--- MATERIAL FOR THE TASK Enclosed Below ---
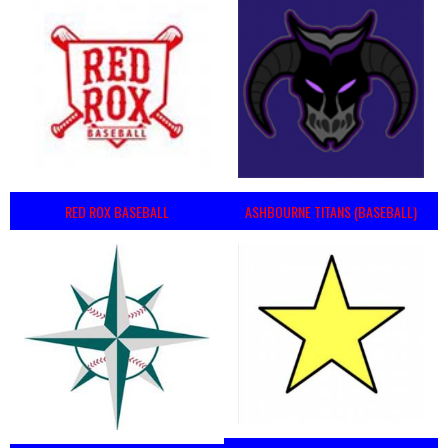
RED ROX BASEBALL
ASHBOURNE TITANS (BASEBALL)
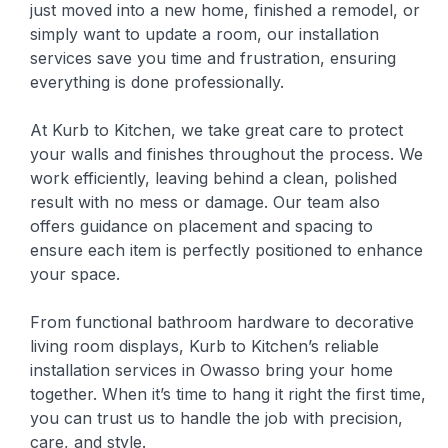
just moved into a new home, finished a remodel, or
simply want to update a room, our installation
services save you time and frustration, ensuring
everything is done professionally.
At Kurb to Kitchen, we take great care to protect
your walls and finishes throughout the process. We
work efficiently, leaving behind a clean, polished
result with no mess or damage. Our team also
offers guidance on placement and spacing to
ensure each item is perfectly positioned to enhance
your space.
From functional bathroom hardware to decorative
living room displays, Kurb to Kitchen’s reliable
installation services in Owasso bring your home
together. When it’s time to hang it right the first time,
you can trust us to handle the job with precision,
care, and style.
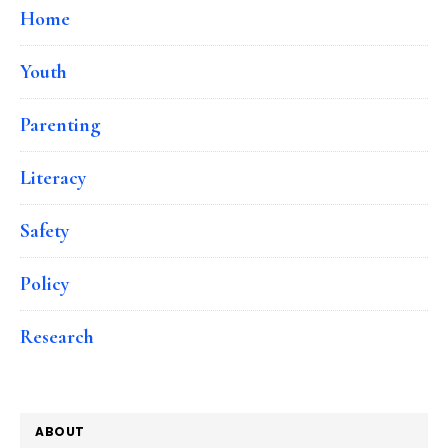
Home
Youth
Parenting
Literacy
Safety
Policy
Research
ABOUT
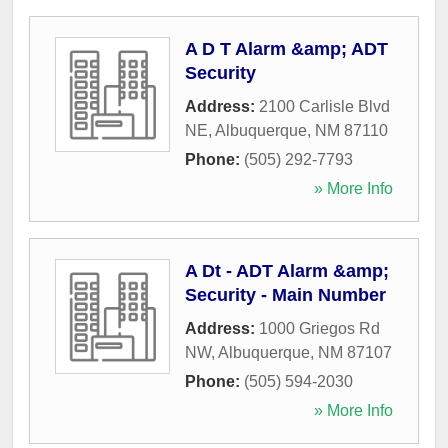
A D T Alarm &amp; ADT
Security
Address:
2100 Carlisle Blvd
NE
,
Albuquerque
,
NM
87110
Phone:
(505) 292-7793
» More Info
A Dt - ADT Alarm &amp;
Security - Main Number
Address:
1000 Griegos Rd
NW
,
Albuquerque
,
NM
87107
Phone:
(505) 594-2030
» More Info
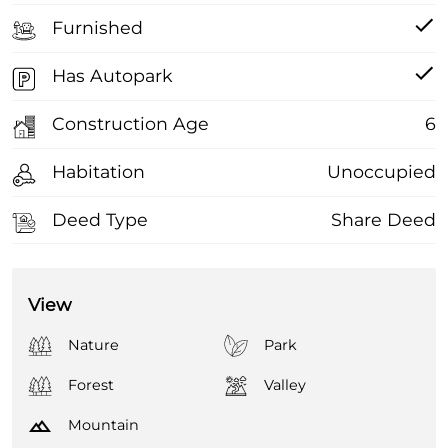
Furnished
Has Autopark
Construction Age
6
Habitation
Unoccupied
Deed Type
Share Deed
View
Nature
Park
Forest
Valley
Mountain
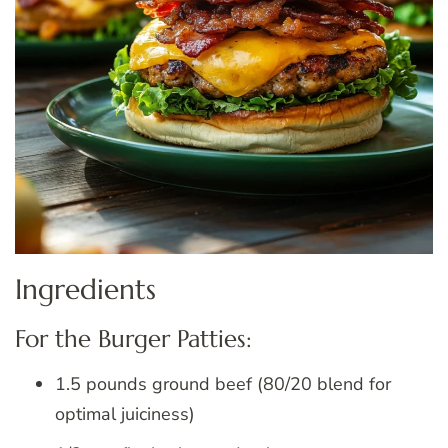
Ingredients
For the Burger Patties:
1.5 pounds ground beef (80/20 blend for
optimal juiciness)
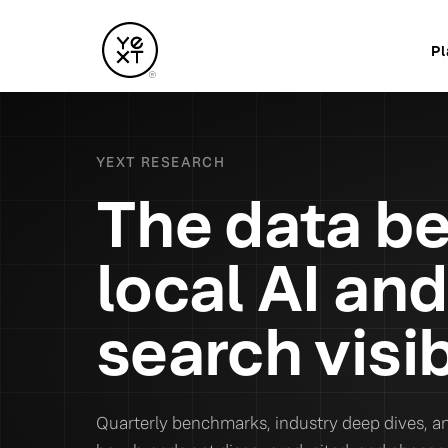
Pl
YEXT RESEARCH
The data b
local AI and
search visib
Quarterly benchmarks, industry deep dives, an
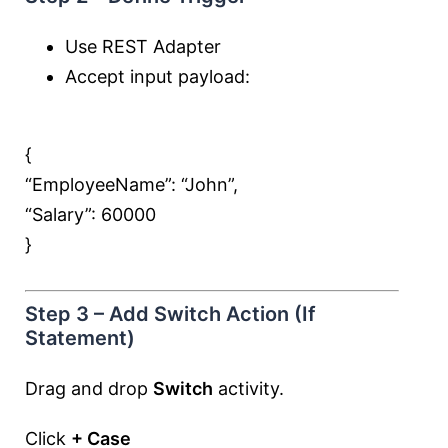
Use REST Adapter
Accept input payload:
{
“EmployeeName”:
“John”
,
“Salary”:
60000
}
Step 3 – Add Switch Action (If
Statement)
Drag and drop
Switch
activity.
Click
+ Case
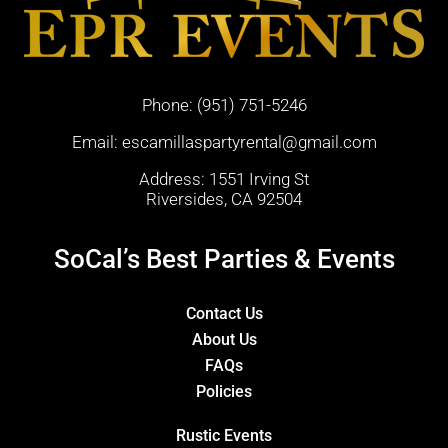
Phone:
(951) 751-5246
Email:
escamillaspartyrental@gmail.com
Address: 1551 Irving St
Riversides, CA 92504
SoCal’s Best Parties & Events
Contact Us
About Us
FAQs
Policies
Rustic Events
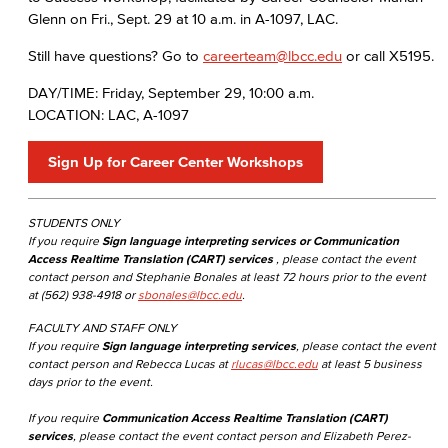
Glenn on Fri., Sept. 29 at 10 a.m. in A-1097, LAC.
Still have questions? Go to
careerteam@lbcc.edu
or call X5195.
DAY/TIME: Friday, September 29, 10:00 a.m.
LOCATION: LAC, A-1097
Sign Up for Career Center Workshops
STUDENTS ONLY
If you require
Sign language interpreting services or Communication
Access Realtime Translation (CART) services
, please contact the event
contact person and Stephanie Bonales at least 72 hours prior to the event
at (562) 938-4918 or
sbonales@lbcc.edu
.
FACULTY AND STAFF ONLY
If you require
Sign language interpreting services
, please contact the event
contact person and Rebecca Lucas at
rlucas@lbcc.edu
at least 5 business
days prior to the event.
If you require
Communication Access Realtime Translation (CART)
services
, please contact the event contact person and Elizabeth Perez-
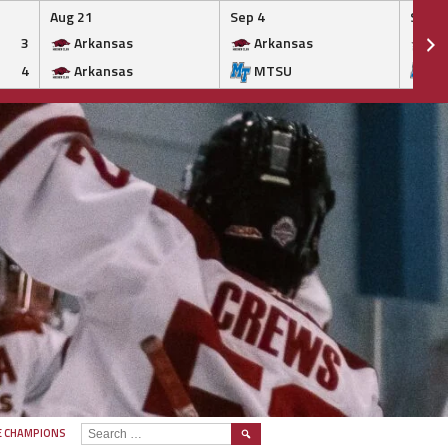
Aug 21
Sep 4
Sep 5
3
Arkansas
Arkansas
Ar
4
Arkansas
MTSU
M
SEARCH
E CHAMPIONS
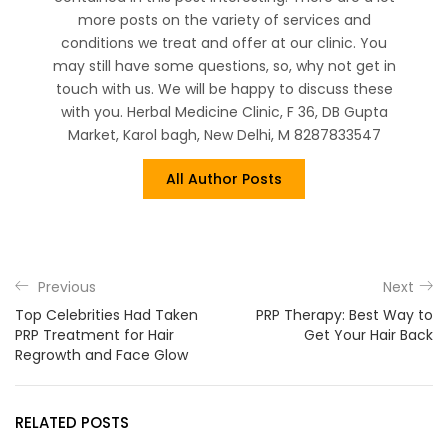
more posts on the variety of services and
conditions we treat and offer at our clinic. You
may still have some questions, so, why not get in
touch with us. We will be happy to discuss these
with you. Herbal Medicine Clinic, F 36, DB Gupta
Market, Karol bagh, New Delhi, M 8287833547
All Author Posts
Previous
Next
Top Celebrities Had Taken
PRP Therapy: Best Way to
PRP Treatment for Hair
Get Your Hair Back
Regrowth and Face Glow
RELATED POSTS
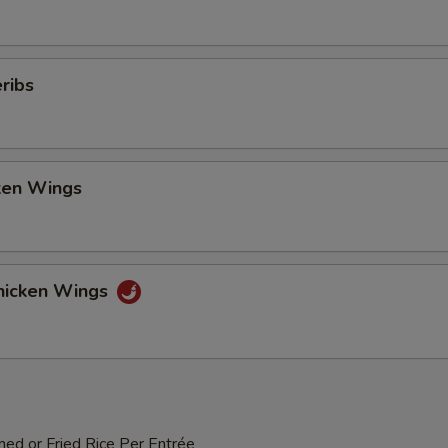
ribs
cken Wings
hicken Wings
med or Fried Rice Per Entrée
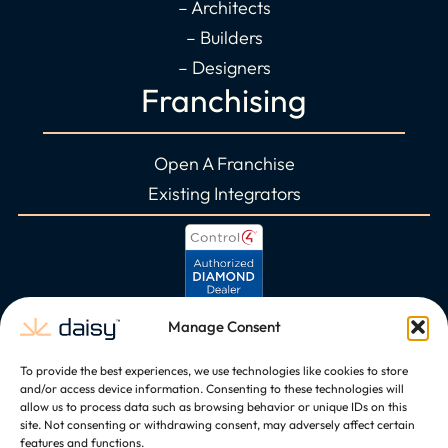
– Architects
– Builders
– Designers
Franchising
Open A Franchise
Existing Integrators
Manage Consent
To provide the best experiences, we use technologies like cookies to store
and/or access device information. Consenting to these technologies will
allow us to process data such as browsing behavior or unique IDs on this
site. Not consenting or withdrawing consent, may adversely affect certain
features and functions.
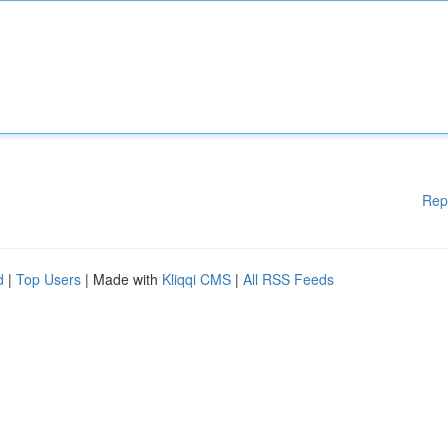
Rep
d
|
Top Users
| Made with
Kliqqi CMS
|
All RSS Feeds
--- End of Enclosed MATERIAL FOR THE TASK ---
WHAT THE TASK REQUIRES
Write all the entries again word for word, minus the pictures.

EXPECTED OUTPUT
RED ROX BASEBALL
ASHBOURNE TITANS (BASEBALL)
just moved into a new home, finished a remodel, or
simply want to update a room, our installation
services save you time and frustration, ensuring
everything is done professionally.
At Kurb to Kitchen, we take great care to protect
your walls and finishes throughout the process. We
work efficiently, leaving behind a clean, polished
result with no mess or damage. Our team also
offers guidance on placement and spacing to
ensure each item is perfectly positioned to enhance
your space.
From functional bathroom hardware to decorative
living room displays, Kurb to Kitchen’s reliable
installation services in Owasso bring your home
together. When it’s time to hang it right the first time,
you can trust us to handle the job with precision,
care, and style.
Home
Youth
Parenting
Literacy
Safety
Policy
Research
ABOUT
A D T Alarm &amp; ADT
Security
Address:
2100 Carlisle Blvd
NE
,
Albuquerque
,
NM
87110
Phone:
(505) 292-7793
» More Info
A Dt - ADT Alarm &amp;
Security - Main Number
Address:
1000 Griegos Rd
NW
,
Albuquerque
,
NM
87107
Phone:
(505) 594-2030
» More Info
Furnished
Has Autopark
Construction Age
6
Habitation
Unoccupied
Deed Type
Share Deed
View
Nature
Park
Forest
Valley
Mountain
Ingredients
For the Burger Patties:
1.5 pounds ground beef (80/20 blend for
optimal juiciness)
Pl
YEXT RESEARCH
The data b
local AI and
search visib
Quarterly benchmarks, industry deep dives, an
Use REST Adapter
Accept input payload:
{
“EmployeeName”:
“John”
,
“Salary”:
60000
}
Step 3 – Add Switch Action (If
Statement)
Drag and drop
Switch
activity.
Click
+ Case
Phone:
(951) 751-5246
Email:
escamillaspartyrental@gmail.com
Address: 1551 Irving St
Riversides, CA 92504
SoCal’s Best Parties & Events
Contact Us
About Us
FAQs
Policies
Rustic Events
Glenn on Fri., Sept. 29 at 10 a.m. in A-1097, LAC.
Still have questions? Go to
careerteam@lbcc.edu
or call X5195.
DAY/TIME: Friday, September 29, 10:00 a.m.
LOCATION: LAC, A-1097
Sign Up for Career Center Workshops
STUDENTS ONLY
If you require
Sign language interpreting services or Communication
Access Realtime Translation (CART) services
, please contact the event
contact person and Stephanie Bonales at least 72 hours prior to the event
at (562) 938-4918 or
sbonales@lbcc.edu
.
FACULTY AND STAFF ONLY
If you require
Sign language interpreting services
, please contact the event
contact person and Rebecca Lucas at
rlucas@lbcc.edu
at least 5 business
days prior to the event.
If you require
Communication Access Realtime Translation (CART)
services
, please contact the event contact person and Elizabeth Perez-
Aug 21
Sep 4
Sep 5
3
Arkansas
Arkansas
Ar
4
Arkansas
MTSU
M
SEARCH
E CHAMPIONS
more posts on the variety of services and
conditions we treat and offer at our clinic. You
may still have some questions, so, why not get in
touch with us. We will be happy to discuss these
with you. Herbal Medicine Clinic, F 36, DB Gupta
Market, Karol bagh, New Delhi, M 8287833547
All Author Posts
Previous
Next
Top Celebrities Had Taken
PRP Therapy: Best Way to
PRP Treatment for Hair
Get Your Hair Back
Regrowth and Face Glow
RELATED POSTS
ribs
cken Wings
hicken Wings
med or Fried Rice Per Entrée
– Architects
– Builders
– Designers
Franchising
Open A Franchise
Existing Integrators
Manage Consent
To provide the best experiences, we use technologies like cookies to store
and/or access device information. Consenting to these technologies will
allow us to process data such as browsing behavior or unique IDs on this
site. Not consenting or withdrawing consent, may adversely affect certain
features and functions.
Rep
d
|
Top Users
| Made with
Kliqqi CMS
|
All RSS Feeds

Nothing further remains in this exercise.